Tell how many lines in the data below contain "stone", using one number as the whole reply.

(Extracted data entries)

____________________

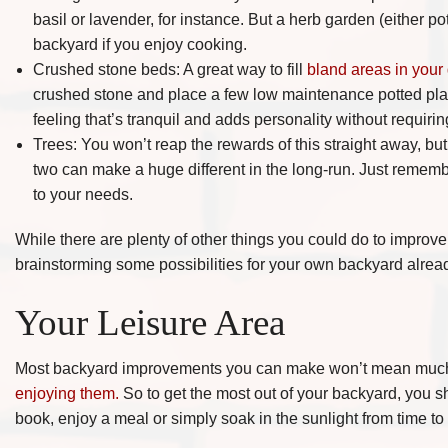
basil or lavender, for instance. But a herb garden (either po
backyard if you enjoy cooking.
Crushed stone beds: A great way to fill
bland areas in your
crushed stone and place a few low maintenance potted plant
feeling that’s tranquil and adds personality without requiri
Trees: You won’t reap the rewards of this straight away, but 
two can make a huge different in the long-run. Just rememb
to your needs.
While there are plenty of other things you could do to impro
brainstorming some possibilities for your own backyard alrea
Your Leisure Area
Most backyard improvements you can make won’t mean muc
enjoying them.
So to get the most out of your backyard, you s
book, enjoy a meal or simply soak in the sunlight from time to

____________________

TASK RESPONSE => 2